New home LAN setup

For router/firewall needs check out SonicWall. They have a range of good products from SOHO to Enterprise. The TZ-100 makes a nice home unit when you need VPN features.

http://www.firewalls.com/

For switches I use HP ProCurve.

For wireless access points I use EnGenius. SonicWall has a nice line of wireless access points but they are more then most folks need for home use.

http://www.keenansystems.com/store/catalog/advanced_search_result.php?&keywords=engenius

I think I agree about, if you budge on the firmware-mods. DD-WRT.

If not, I've used a Sonicwall in the past. I would say comparable to DD-WRT, they cost more, and I used to have to reset the thing once every 2-3 week (this was going on 10 years or so ago...so I'm sure they have improved now). Contacted the company I used to use for this...apparently they still use the same router, had a firmware update some time after I left the company. I'm told it resolved the reboot issue.

--Dan
 
I have good luck with Buffalo wireless routers.

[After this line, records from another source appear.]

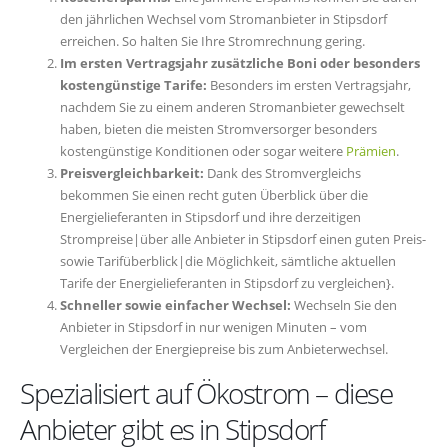
den jährlichen Wechsel vom Stromanbieter in Stipsdorf
erreichen. So halten Sie Ihre Stromrechnung gering.
Im ersten Vertragsjahr zusätzliche Boni oder besonders
kostengünstige Tarife:
Besonders im ersten Vertragsjahr,
nachdem Sie zu einem anderen Stromanbieter gewechselt
haben, bieten die meisten Stromversorger besonders
kostengünstige Konditionen oder sogar weitere
Prämien
.
Preisvergleichbarkeit:
Dank des Stromvergleichs
bekommen Sie einen recht guten Überblick über die
Energielieferanten in Stipsdorf und ihre derzeitigen
Strompreise|über alle Anbieter in Stipsdorf einen guten Preis-
sowie Tarifüberblick|die Möglichkeit, sämtliche aktuellen
Tarife der Energielieferanten in Stipsdorf zu vergleichen}.
Schneller sowie einfacher Wechsel:
Wechseln Sie den
Anbieter in Stipsdorf in nur wenigen Minuten – vom
Vergleichen der Energiepreise bis zum Anbieterwechsel.
Spezialisiert auf Ökostrom – diese
Anbieter gibt es in Stipsdorf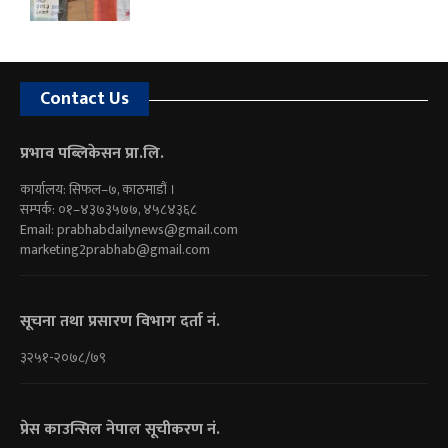
Contact Us
प्रभाव पब्लिकेसन प्रा.लि.
कार्यालय: सिफल–७, काठमाडौं ।
सम्पर्क: ०१–४३७३५७७, ४५८४३६८
Email:
prabhabdailynews@gmail.com
marketing2prabhab@gmail.com
सूचना तथा प्रसारण विभाग दर्ता नं.
३२५१-२०७८/७९
प्रेस काउन्सिल नेपाल सूचीकरण नं.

They are high power devices, have much better result than Linksys I tried before.
 
I currently utilize the Buffalo, Linksys and Asus DD-WRT versions and am pleased with the three different manufacters routers as long as they are running DD-WRT.

The continued support over the years for the DD-WRT OS and familiarity with the same OS for different HW is what keeps me using them.

In the middle/late 1990's I also used Sonic wall SOHO firewalls; they did do the job. I remember though paying for the licenses / subs/ continued support for the different features of said SOHO boxes. While the whole subscription / updating licensing thing works the small office / enterprise environment; not sure how well it works for the home SOHO environment or if folks just let it lapse after a time. That said I do update the FW OS on the DD-WRT boxes should one be updated. I do the same with the subs on the Smoothwall firewall (although they are free) on a monthly basis.
 
People I know who support small businesses will often refuse to support Linksys - they're crap products that haven't gotten any better since Cisco purchased them. And the worst part is, when they fail, they don't fail all at once where it's obvious - they just start needing to be reset all the time - and you get intermittent network issues that are a nightmare to troubleshoot.

The very last linksys product I used (after replacing so many dead home routers for myself and all the other families I help out) was a small office 8-port switch... after determining it was the cause of hours and hours of banging my head against the wall, it found its final demise under the tires of my suburban - about 20 times. I almost mailed it to linksys in an envelope.

Netgear's small office products have been pretty good in my opinion - in fact I'm close to swapping my home router for one of their pro ones that supports VPN. I've had very few failures with netgear over the years and the ones I had were explainable - and when they died it was all at once with no mystery about it.

Also linksys Access Points seem to have a really inferior range when compared to other makers.
 
I think that Cisco appears to have downgraded even more the Linksys hardware quality.

I mentioned Linksys relating to the DD-WRT OS.

Running this OS on the "old" Linux based Linksys WRT-54GL version of the Linksys AP today on one that is close to 6 years or so 24/7; no hiccups; not "burned up" yet.